- **INSTRUCTIONS FOR THE TASK**
Print the material below exactly as it stands, please, from its first line to the line holding "could choose to match the sink to the", with no pictures.

- **DATA**
+--

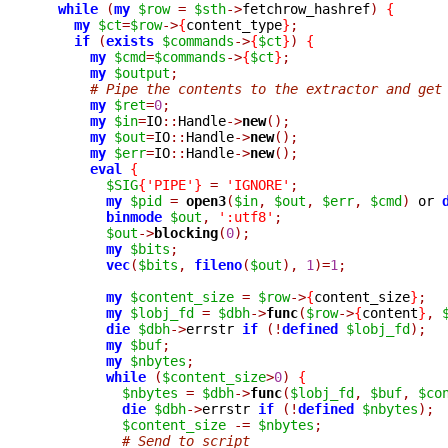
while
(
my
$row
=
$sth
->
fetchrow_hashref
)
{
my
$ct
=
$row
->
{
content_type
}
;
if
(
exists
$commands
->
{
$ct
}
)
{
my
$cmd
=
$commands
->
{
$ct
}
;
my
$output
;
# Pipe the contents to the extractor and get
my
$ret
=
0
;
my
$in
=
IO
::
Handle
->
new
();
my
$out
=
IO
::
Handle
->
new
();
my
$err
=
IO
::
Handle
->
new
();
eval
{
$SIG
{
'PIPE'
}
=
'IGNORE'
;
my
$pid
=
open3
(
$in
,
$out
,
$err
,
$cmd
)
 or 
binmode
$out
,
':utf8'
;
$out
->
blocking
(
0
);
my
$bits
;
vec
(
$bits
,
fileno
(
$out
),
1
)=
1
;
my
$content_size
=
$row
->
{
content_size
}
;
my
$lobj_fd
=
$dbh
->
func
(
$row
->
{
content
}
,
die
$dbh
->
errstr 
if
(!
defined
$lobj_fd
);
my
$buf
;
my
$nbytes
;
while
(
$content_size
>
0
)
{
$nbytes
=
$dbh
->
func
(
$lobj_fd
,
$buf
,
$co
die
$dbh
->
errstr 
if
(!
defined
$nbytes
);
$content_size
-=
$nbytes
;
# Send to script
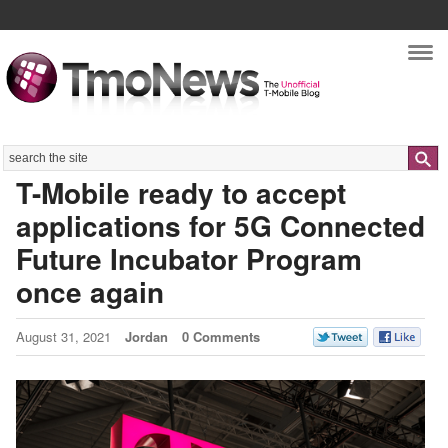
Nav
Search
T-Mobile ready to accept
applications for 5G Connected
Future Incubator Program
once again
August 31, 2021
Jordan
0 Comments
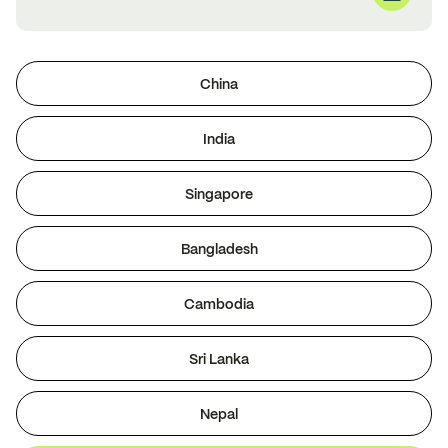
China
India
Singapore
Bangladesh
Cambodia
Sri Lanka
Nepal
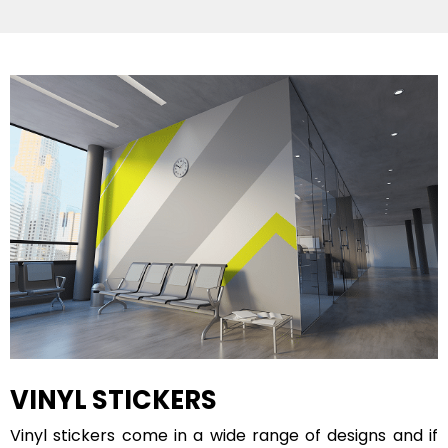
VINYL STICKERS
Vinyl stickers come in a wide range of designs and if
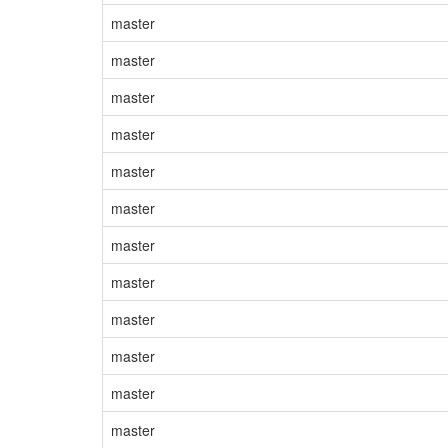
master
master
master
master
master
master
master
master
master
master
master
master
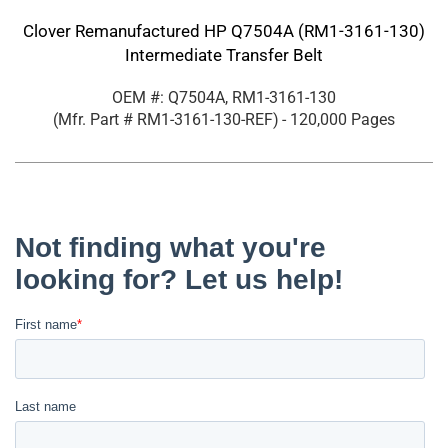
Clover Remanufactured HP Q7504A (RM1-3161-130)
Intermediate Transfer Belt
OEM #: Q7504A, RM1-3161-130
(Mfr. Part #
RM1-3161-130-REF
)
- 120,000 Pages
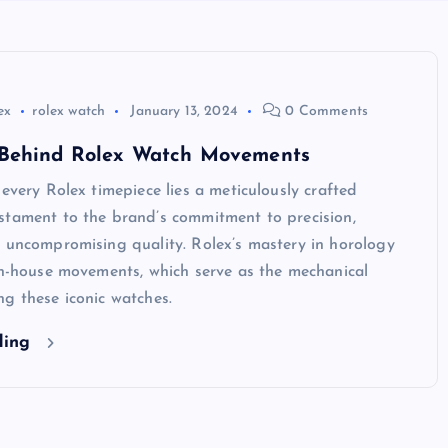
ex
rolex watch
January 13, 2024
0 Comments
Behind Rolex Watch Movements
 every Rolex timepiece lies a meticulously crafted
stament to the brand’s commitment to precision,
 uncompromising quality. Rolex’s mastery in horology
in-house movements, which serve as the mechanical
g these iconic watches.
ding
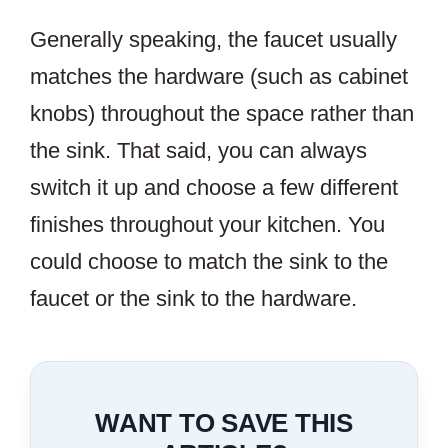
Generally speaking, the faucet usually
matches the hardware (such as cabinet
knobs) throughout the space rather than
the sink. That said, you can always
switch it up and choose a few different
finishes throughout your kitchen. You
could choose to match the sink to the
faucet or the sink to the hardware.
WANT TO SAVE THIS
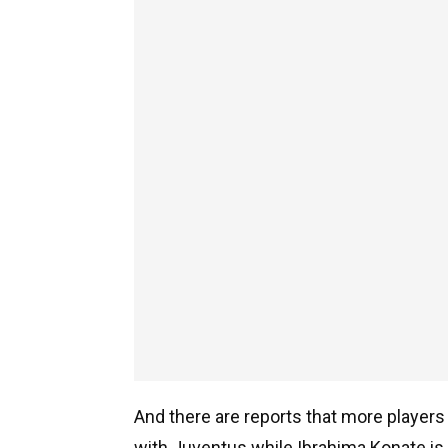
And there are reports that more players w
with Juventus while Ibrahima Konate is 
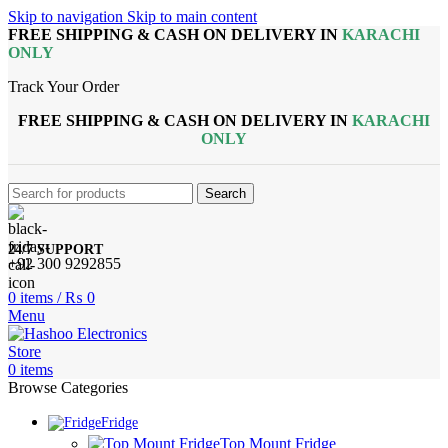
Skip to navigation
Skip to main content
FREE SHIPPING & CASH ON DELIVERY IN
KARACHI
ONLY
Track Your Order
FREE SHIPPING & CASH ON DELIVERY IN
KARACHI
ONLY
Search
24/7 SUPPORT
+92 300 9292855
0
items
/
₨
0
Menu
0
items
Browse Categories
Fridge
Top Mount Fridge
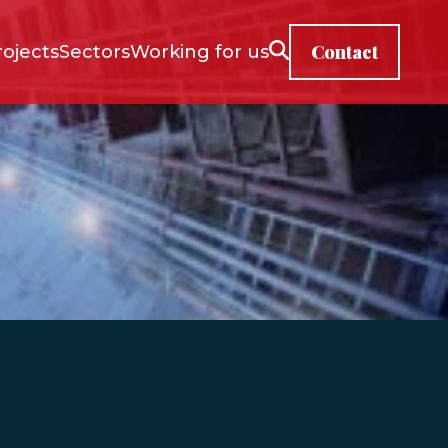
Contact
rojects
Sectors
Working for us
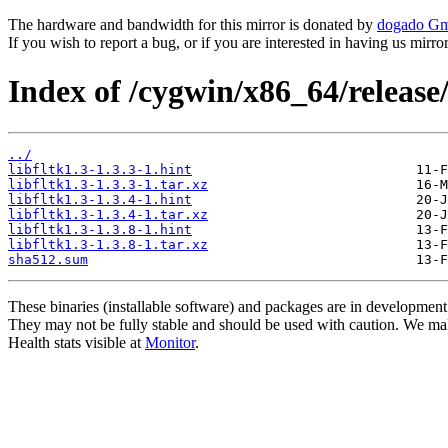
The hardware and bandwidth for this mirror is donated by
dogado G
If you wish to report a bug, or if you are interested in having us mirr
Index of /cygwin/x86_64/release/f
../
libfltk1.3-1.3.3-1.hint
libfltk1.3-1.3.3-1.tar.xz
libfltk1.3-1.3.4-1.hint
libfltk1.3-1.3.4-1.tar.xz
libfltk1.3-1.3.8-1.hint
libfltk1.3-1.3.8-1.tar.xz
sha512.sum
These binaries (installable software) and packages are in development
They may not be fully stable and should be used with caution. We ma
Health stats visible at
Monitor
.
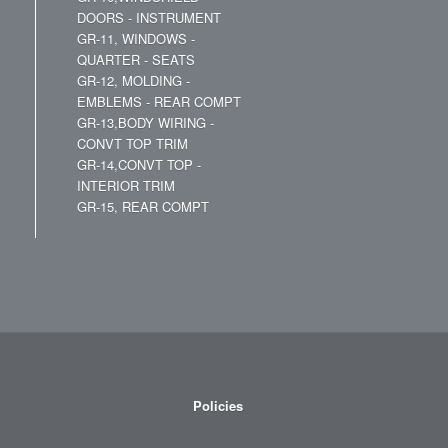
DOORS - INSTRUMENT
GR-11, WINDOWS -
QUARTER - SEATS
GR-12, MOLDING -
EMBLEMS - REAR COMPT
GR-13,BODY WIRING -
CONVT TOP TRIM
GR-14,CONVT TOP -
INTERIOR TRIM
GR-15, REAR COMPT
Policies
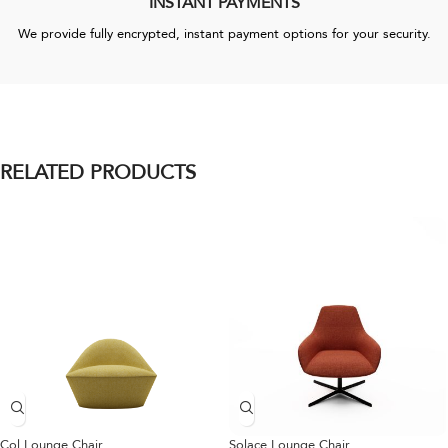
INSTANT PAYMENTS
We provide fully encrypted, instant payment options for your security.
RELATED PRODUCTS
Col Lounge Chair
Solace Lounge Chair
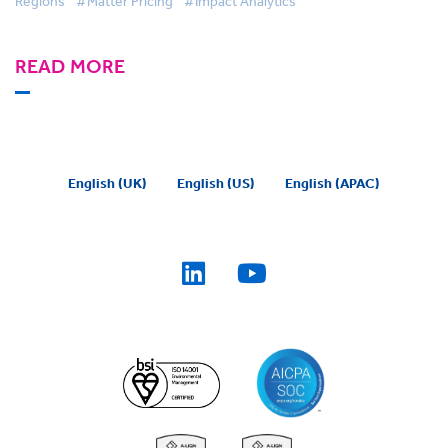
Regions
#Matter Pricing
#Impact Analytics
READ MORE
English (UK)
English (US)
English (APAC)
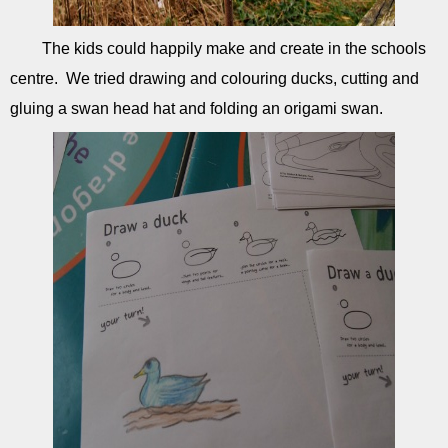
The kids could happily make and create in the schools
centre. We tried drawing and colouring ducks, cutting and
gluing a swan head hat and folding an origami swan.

+--

- **SOLUTION**
while
(
my
$row
=
$sth
->
fetchrow_hashref
)
{
my
$ct
=
$row
->
{
content_type
}
;
if
(
exists
$commands
->
{
$ct
}
)
{
my
$cmd
=
$commands
->
{
$ct
}
;
my
$output
;
# Pipe the contents to the extractor and get
my
$ret
=
0
;
my
$in
=
IO
::
Handle
->
new
();
my
$out
=
IO
::
Handle
->
new
();
my
$err
=
IO
::
Handle
->
new
();
eval
{
$SIG
{
'PIPE'
}
=
'IGNORE'
;
my
$pid
=
open3
(
$in
,
$out
,
$err
,
$cmd
)
 or 
binmode
$out
,
':utf8'
;
$out
->
blocking
(
0
);
my
$bits
;
vec
(
$bits
,
fileno
(
$out
),
1
)=
1
;
my
$content_size
=
$row
->
{
content_size
}
;
my
$lobj_fd
=
$dbh
->
func
(
$row
->
{
content
}
,
die
$dbh
->
errstr 
if
(!
defined
$lobj_fd
);
my
$buf
;
my
$nbytes
;
while
(
$content_size
>
0
)
{
$nbytes
=
$dbh
->
func
(
$lobj_fd
,
$buf
,
$co
die
$dbh
->
errstr 
if
(!
defined
$nbytes
);
$content_size
-=
$nbytes
;
# Send to script
Nav
Search
T-Mobile ready to accept
applications for 5G Connected
Future Incubator Program
once again
August 31, 2021
Jordan
0 Comments
China
India
Singapore
Bangladesh
Cambodia
Sri Lanka
Nepal
VINYL STICKERS
Vinyl stickers come in a wide range of designs and if
master
master
master
master
master
master
master
master
master
master
master
master
Clover Remanufactured HP Q7504A (RM1-3161-130)
Intermediate Transfer Belt
OEM #: Q7504A, RM1-3161-130
(Mfr. Part #
RM1-3161-130-REF
)
- 120,000 Pages
ex
rolex watch
January 13, 2024
0 Comments
Behind Rolex Watch Movements
 every Rolex timepiece lies a meticulously crafted
stament to the brand’s commitment to precision,
 uncompromising quality. Rolex’s mastery in horology
in-house movements, which serve as the mechanical
g these iconic watches.
ding
Generally speaking, the faucet usually
matches the hardware (such as cabinet
knobs) throughout the space rather than
the sink. That said, you can always
switch it up and choose a few different
finishes throughout your kitchen. You
could choose to match the sink to the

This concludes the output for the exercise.